L’âme des bêtes
« Oublie pas, Guillaume, les bêtes ont une âme… »
Un dernier conseil à son petit-fils. Quinze ans, c’est peut-être un peu jeune pour lui confier la responsabilité du musée, se dit Madame Thérèse.
Ce fameux petit musée qui fait sa fierté et qui, au village, à part les sentiers de la montagne, constitue tout de même la seule attraction touristique digne de ce nom. Quinze ans… Après tout dans son temps, à cet âge…« Bon, j’te fais confiance, Guillaume. »
Déjà une heure que la grand-mère est partie. Un enterrement dans le Bas-du-Fleuve, une sœur, une cousine, il ne sait plus. Peu importe, sans doute une vieille dame qu’il ne connaît même pas. De toute façon, il s’en fout. Il s’est juré qu’il ne passerait pas la fin de semaine à se morfondre. D’autant plus que les jours qui viennent s’annoncent plutôt tranquilles. Novembre n’a jamais été un mois record pour les visiteurs, et puis « avec le temps qu’y fait, ça prendrait ben un fou pour s’aventurer jusqu’ici, un fou ou ben mes chums, Ricky pis Jonathan. D’ailleurs, y devraient déjà être ici. »
Le musée de sa grand-mère, ça fait tellement longtemps qu’il n’y a pas mis les pieds. Une petite visite s’impose. « Et pourquoi pas, se dit Guillaume, débuter cette visite en fumant un p’tit joint, histoire de se mettre dans l’ambiance ? » Une touche, deux touches, trois touches… Ce n’est pas la première fois qu’il fume et pourtant, cette fois encore, la boucane le fait tousser. C’est donc un peu sonné qu’il amorce sa tournée.
Héron, butor, buse pattue, harfang des neiges, plongeon huard, grand-duc d’Amérique, balbuzard pêcheur, pic maculé, chevalier solitaire… Pendant que dehors le vent souffle à en écorner les bœufs, pendant que la pluie vient frapper aux fenêtres, la visite se poursuit.
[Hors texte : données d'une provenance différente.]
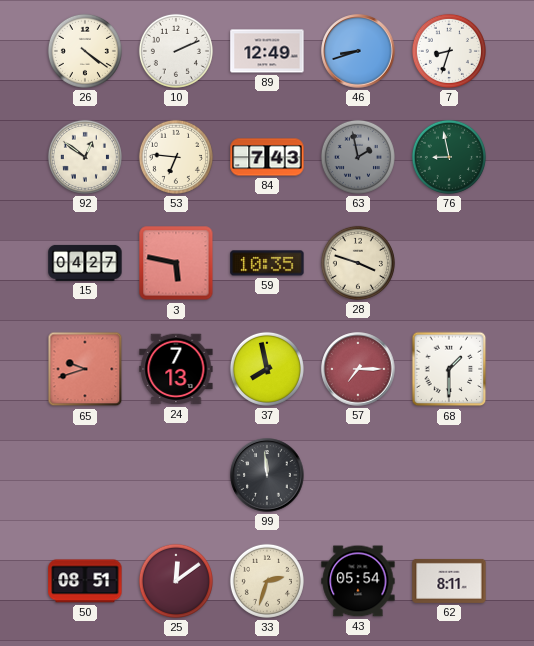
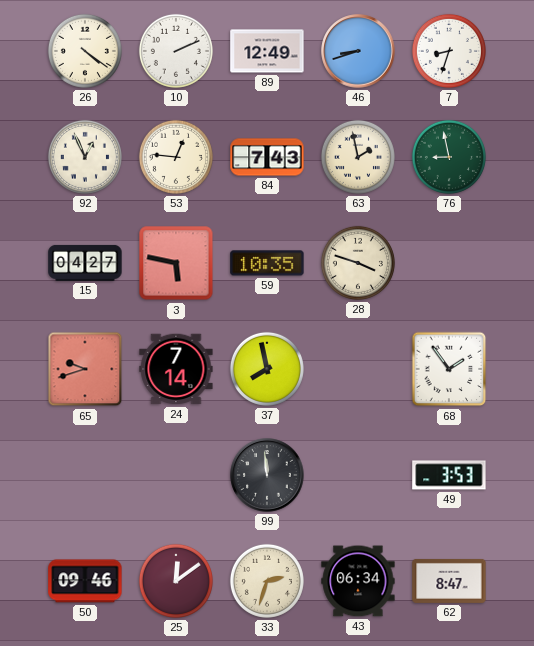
92: 12:51 -> 12:56
53: 6:46 -> 12:46
63 dial: grey -> cream
24: 7:13 -> 7:14
57: 7:15 -> none
68: 1:30 -> 1:54
49: none -> 3:53
50: 08:51 -> 09:46
43: 05:54 -> 06:34
62: 8:11 -> 8:47
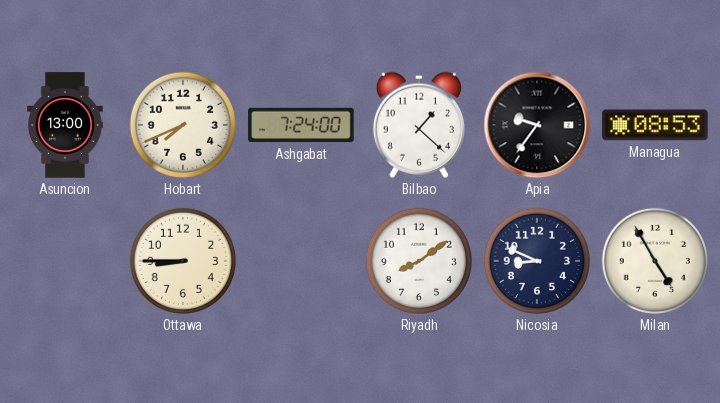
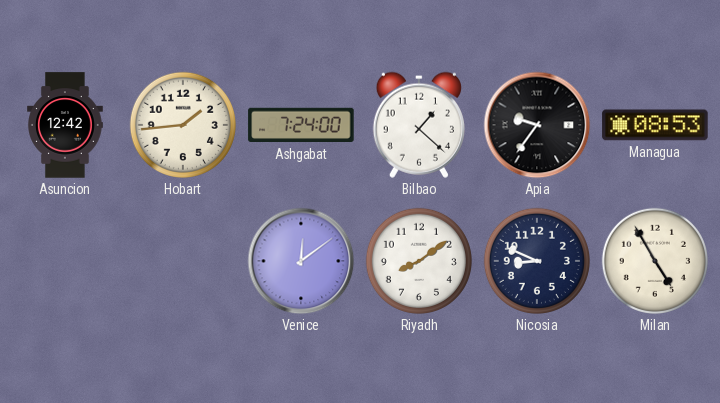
Asuncion: 13:00 -> 12:42
Hobart: 7:41 -> 1:44
Ottawa: 8:45 -> none
Venice: none -> 12:09
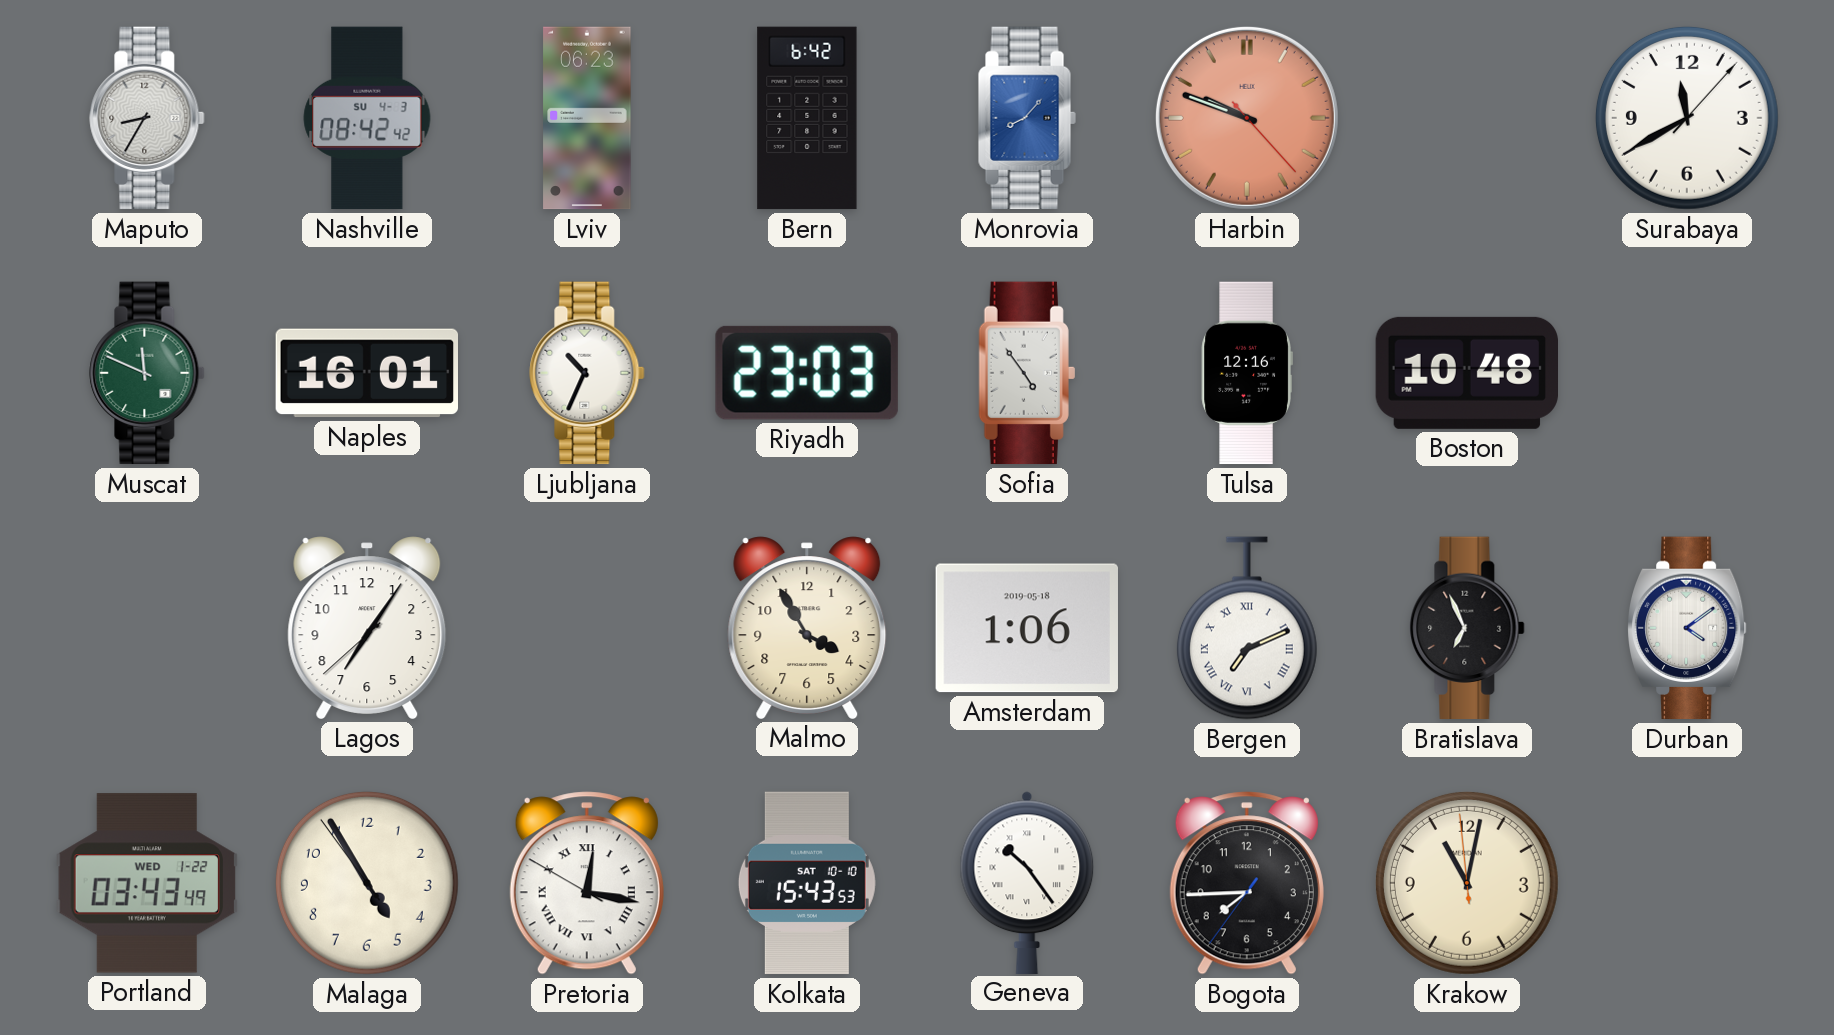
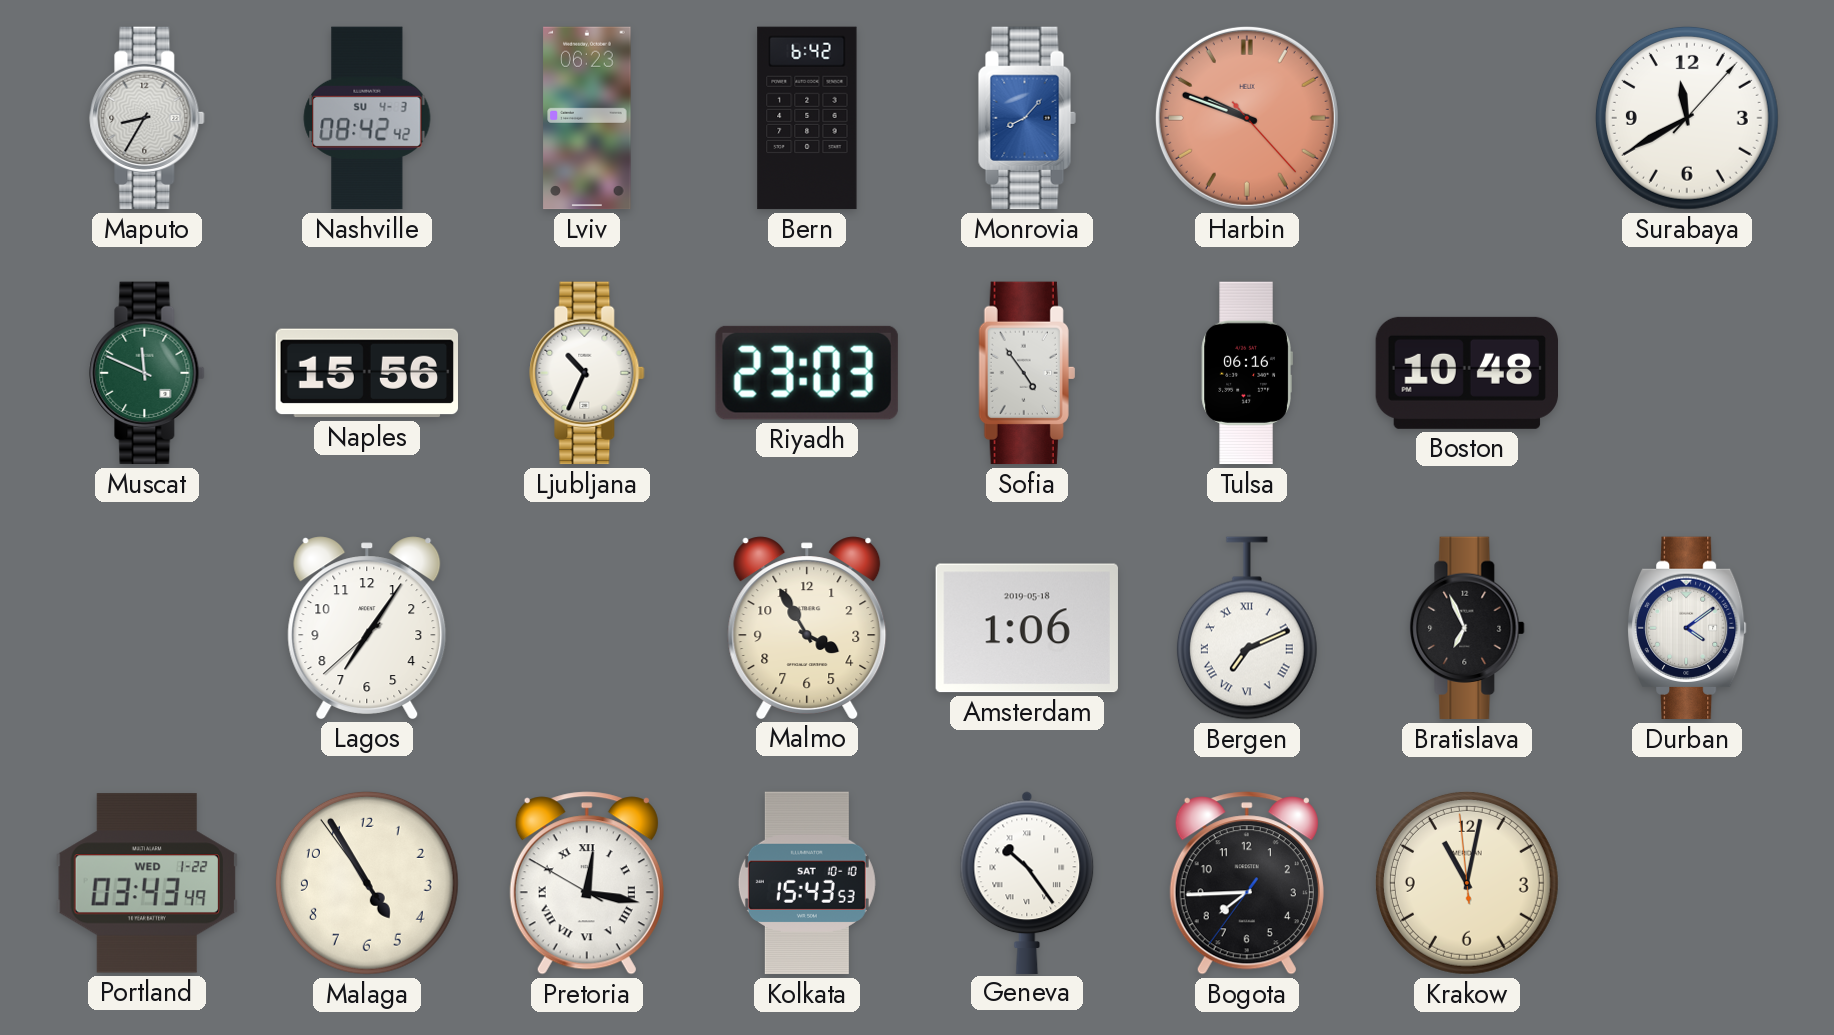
Naples: 16:01 -> 15:56
Tulsa: 12:16 -> 06:16
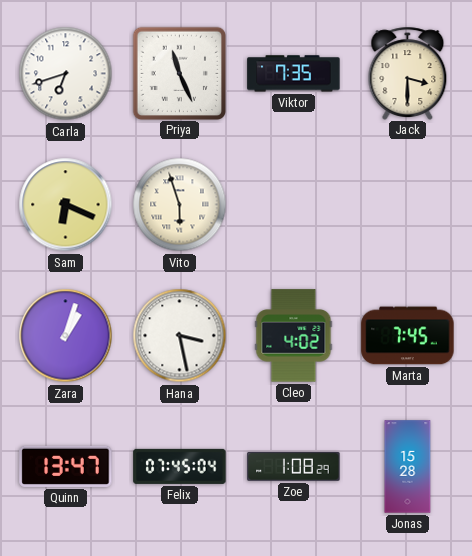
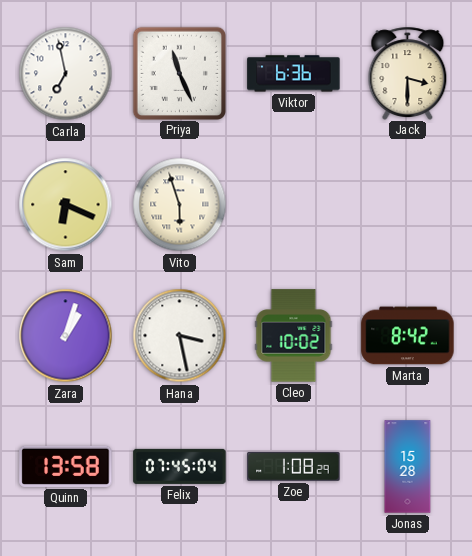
Carla: 6:42 -> 6:58
Viktor: 7:35 -> 6:36
Cleo: 4:02 -> 10:02
Marta: 7:45 -> 8:42
Quinn: 13:47 -> 13:58
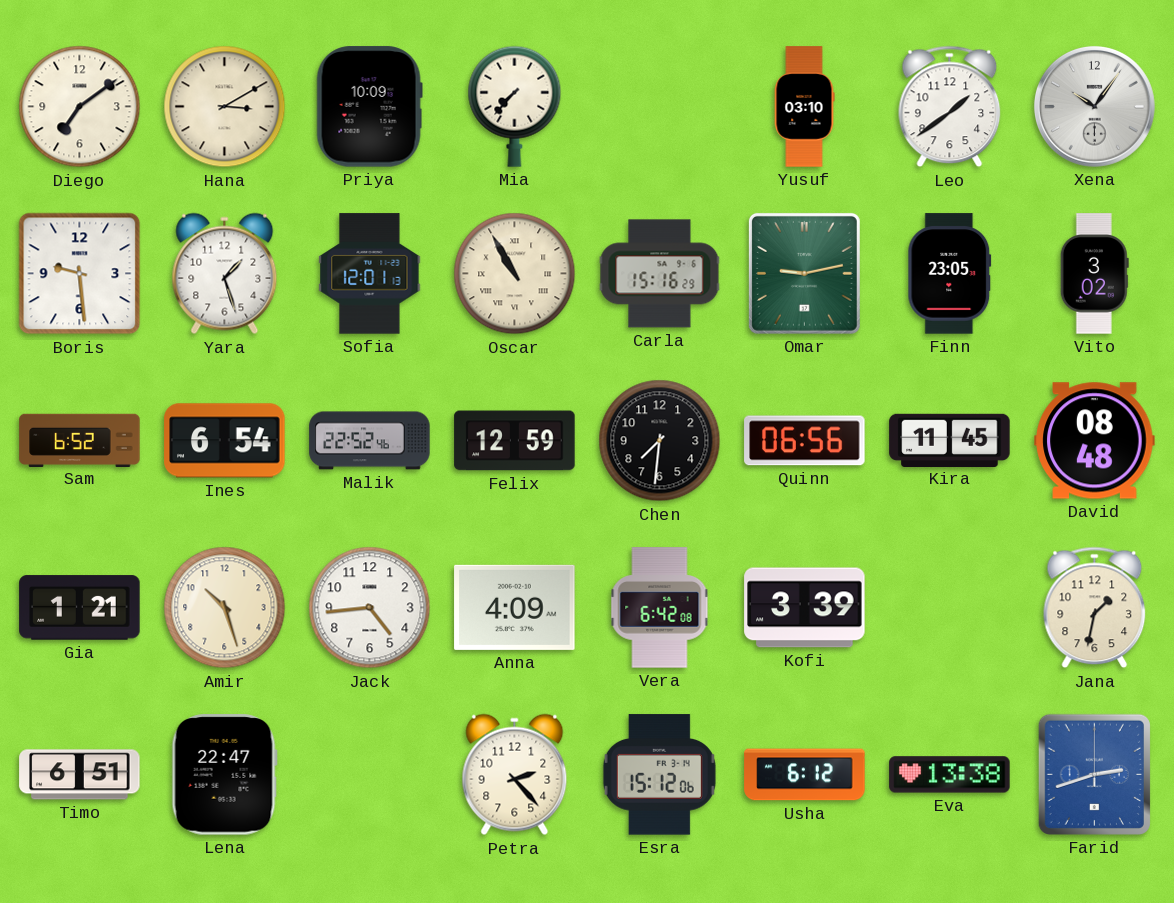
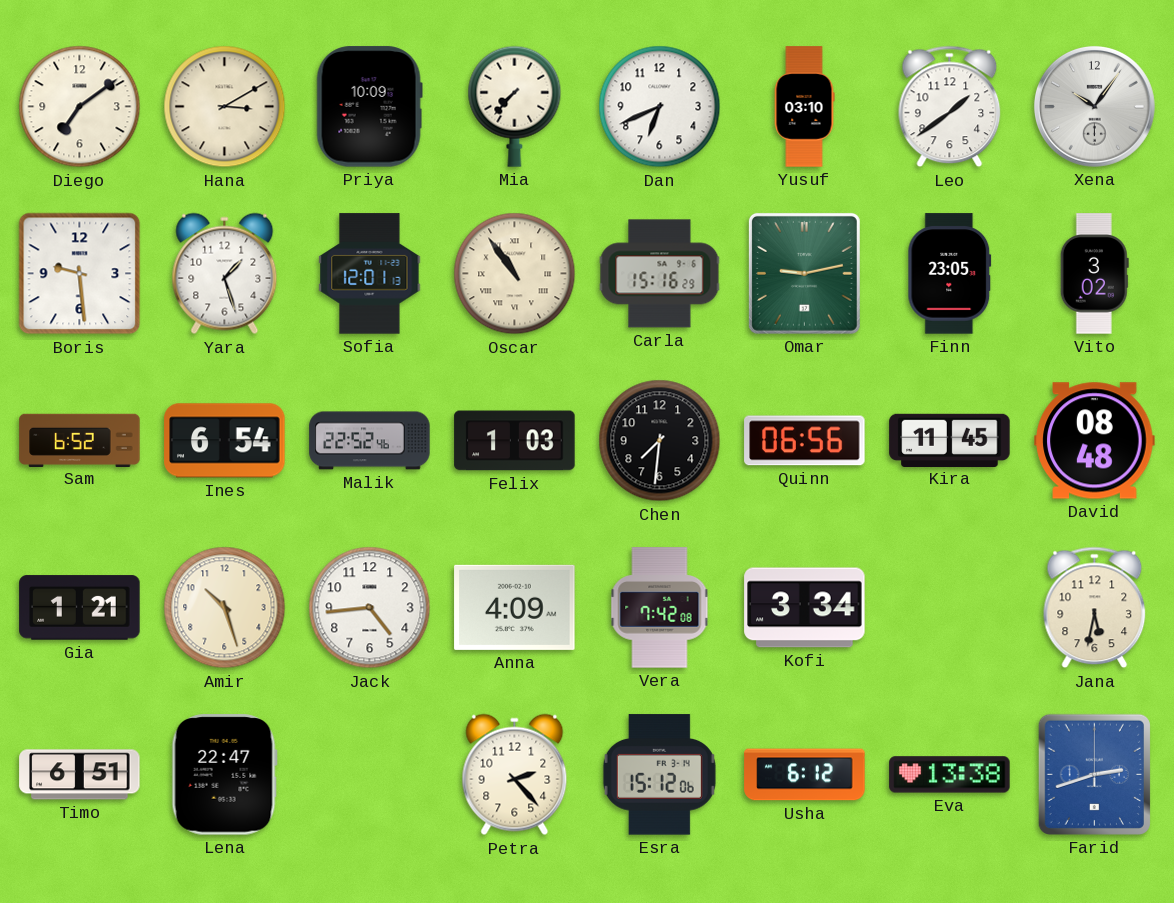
Dan: none -> 6:41
Oscar: 10:55 -> 10:54
Felix: 12:59 -> 1:03
Vera: 6:42 -> 7:42
Kofi: 3:39 -> 3:34
Jana: 1:32 -> 5:32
Musaraigne pygmée, taupe étoilée, chauve-souris brune, souris sauteuse, souris à pattes blanches, campagnol, tamia rayé, écureuil roux, écureuil gris, grand polatouche, hermine, belette, rat musqué, loutre et pékan… Lynx, raton laveur, castor, porc-épic, carcajou, cerf, ours noir et caribou… Tous ces animaux parqués dans une même salle lui donnent vite le tournis.
« Oublie pas, Guillaume, les bêtes ont une âme », a dit sa grand-mère.
« Une âme ? En tout cas, pas ici, dans cette assemblée d’animaux figés dans des poses, d’animaux qui font semblant d’êtr’ vivants », se dit le garçon.
Dehors, le temps s’agite. « Méchante tempête », se dit Guillaume qui, tout à coup, se sent bien seul au milieu de toute cette faune à plume et à poil. Un autre p’tit joint pour se détendre en attendant ses chums ? Pourquoi pas ? Une touche, deux touches, trois touches… Et c’est à ce moment qu’il aperçoit sur le mur, devant lui, juste au-dessus de sa tête, la bête. Le poil lustré, le panache imposant, le port de tête majestueux. Justement, c’est tout ce qui lui reste à cette pauvre bête, sa tête, et cette tête, de son regard placide l’interpelle.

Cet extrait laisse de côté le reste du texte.